Author: International Institute for Sustainable Development
Publisher: UNEP/Earthprint
Published: 2000
Total Pages: 96
ISBN-13: 1895536219
DOWNLOAD EBOOKReference tool to facilitate broader understanding and awareness of relationship between environment and trade which can then become the basis on which fair and environmentally sustainable policies and trade flows are built.
Author: Brian R. Copeland
Publisher: Princeton University Press
Published: 2013-12-03
Total Pages: 305
ISBN-13: 1400850703
DOWNLOAD EBOOKNowhere has the divide between advocates and critics of globalization been more striking than in debates over free trade and the environment. And yet the literature on the subject is high on rhetoric and low on results. This book is the first to systematically investigate the subject using both economic theory and empirical analysis. Brian Copeland and Scott Taylor establish a powerful theoretical framework for examining the impact of international trade on local pollution levels, and use it to offer a uniquely integrated treatment of the links between economic growth, liberalized trade, and the environment. The results will surprise many. The authors set out the two leading theories linking international trade to environmental outcomes, develop the empirical implications, and examine their validity using data on measured sulfur dioxide concentrations from over 100 cities worldwide during the period from 1971 to 1986. The empirical results are provocative. For an average country in the sample, free trade is good for the environment. There is little evidence that developing countries will specialize in pollution-intensive products with further trade. In fact, the results suggest just the opposite: free trade will shift pollution-intensive goods production from poor countries with lax regulation to rich countries with tight regulation, thereby lowering world pollution.

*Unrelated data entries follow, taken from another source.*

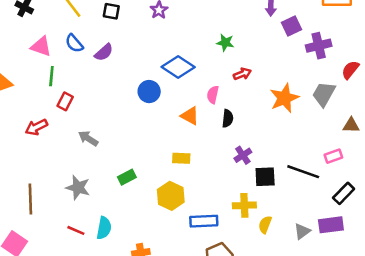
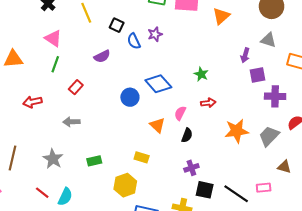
blue semicircle: (74, 43) -> (134, 41), moved
red rectangle: (65, 101) -> (76, 87), moved
gray arrow: (88, 138) -> (71, 122), turned -49

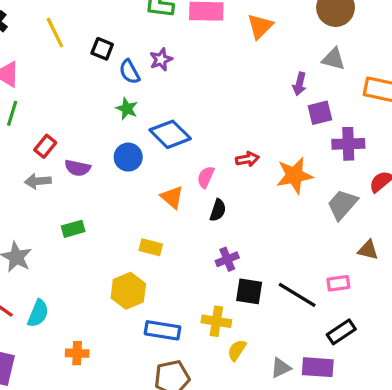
purple semicircle: (102, 56) -> (77, 168), moved, turned 42
green star: (201, 74) -> (127, 109), moved
gray arrow: (71, 122) -> (38, 181), moved
orange star: (237, 131) -> (294, 175), moved
green rectangle: (94, 161) -> (73, 229), moved

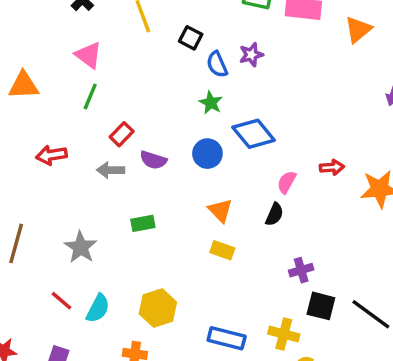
orange triangle: (172, 197) -> (220, 210), moved
black semicircle: (218, 210) -> (274, 214), moved
yellow hexagon: (128, 291) -> (158, 308), moved

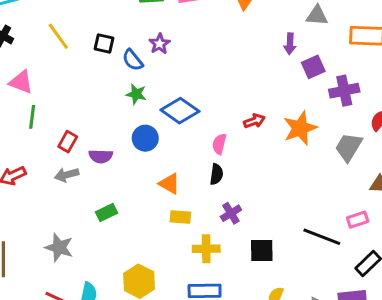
purple cross: (301, 270) -> (231, 213), moved
black square: (321, 306) -> (262, 251), moved
yellow cross: (284, 334) -> (206, 249), moved

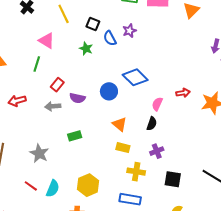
pink triangle: (21, 82) -> (47, 41), moved
green star: (136, 94) -> (86, 49), moved

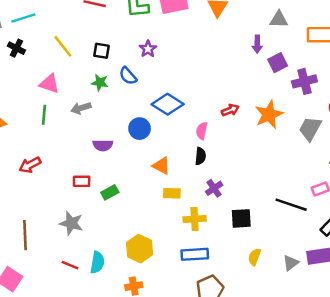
blue semicircle: (110, 38) -> (128, 76), moved
red rectangle: (57, 85) -> (82, 181), moved, turned 64
gray arrow: (53, 106) -> (81, 108), moved

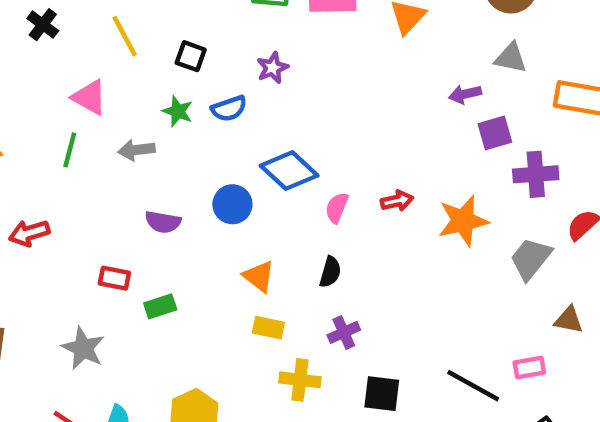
purple arrow: (257, 44) -> (465, 94), turned 66
blue semicircle: (128, 76) -> (229, 109), turned -78
pink semicircle: (202, 131) -> (337, 208), moved

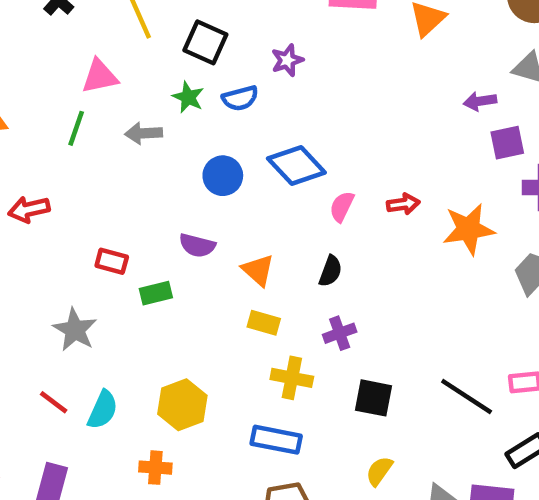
black square: (191, 56) -> (205, 42), size x1.4
pink triangle: (89, 97) -> (100, 76), turned -45
blue circle: (232, 204) -> (223, 176), moved
purple semicircle: (163, 222) -> (197, 245), moved

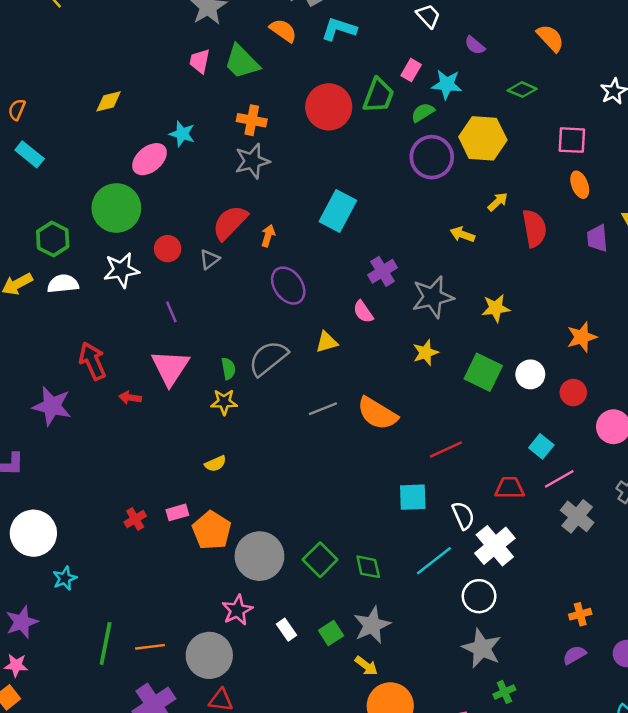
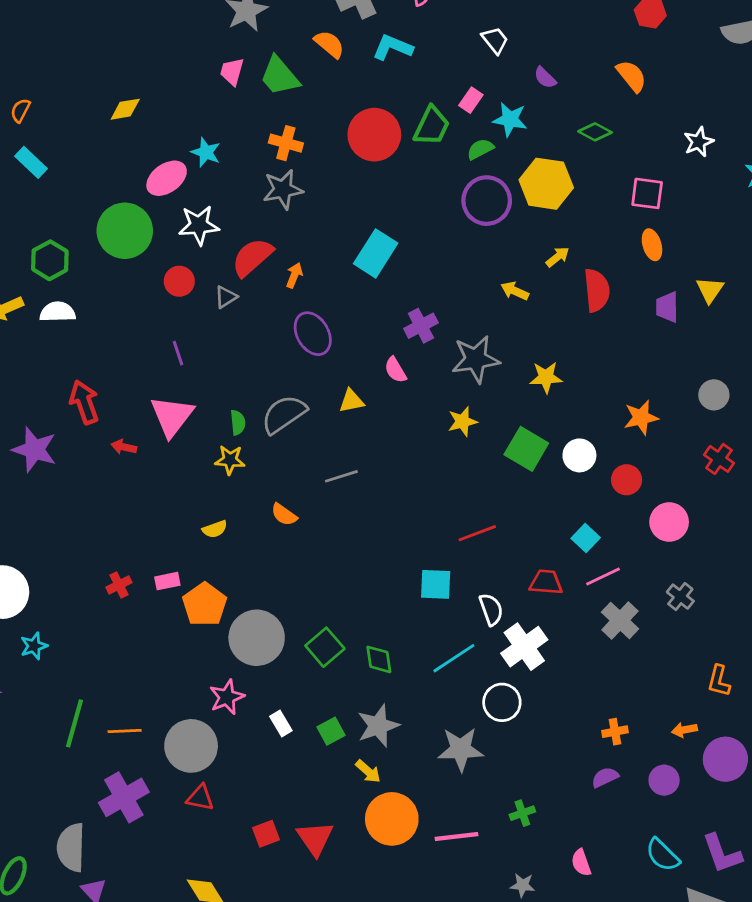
white star: (121, 270) -> (199, 225), moved
orange semicircle: (377, 414) -> (284, 515), moved, size x0.6
gray star: (482, 648) -> (461, 749), moved, turned -30

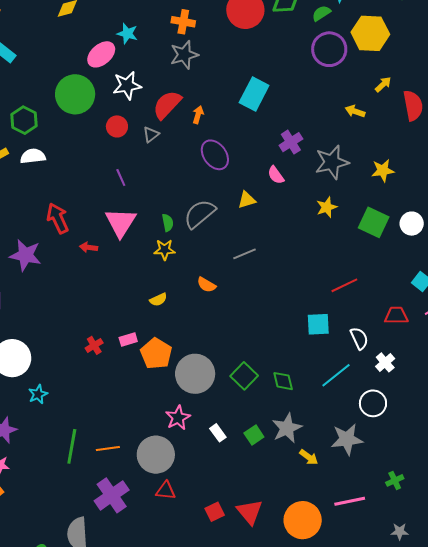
white cross: (524, 647) -> (385, 362), size x0.6
yellow arrow: (368, 771) -> (309, 457), moved
orange circle: (392, 819) -> (303, 520), moved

The results also suggest that pollution declines amid economic growth fueled by economy-wide technological progress but rises when growth is fueled by capital accumulation alone. Lucidly argued and authoritatively written, this book will provide students and researchers of international trade and environmental economics a more reliable way of thinking about this contentious issue, and the methodological tools with which to do so.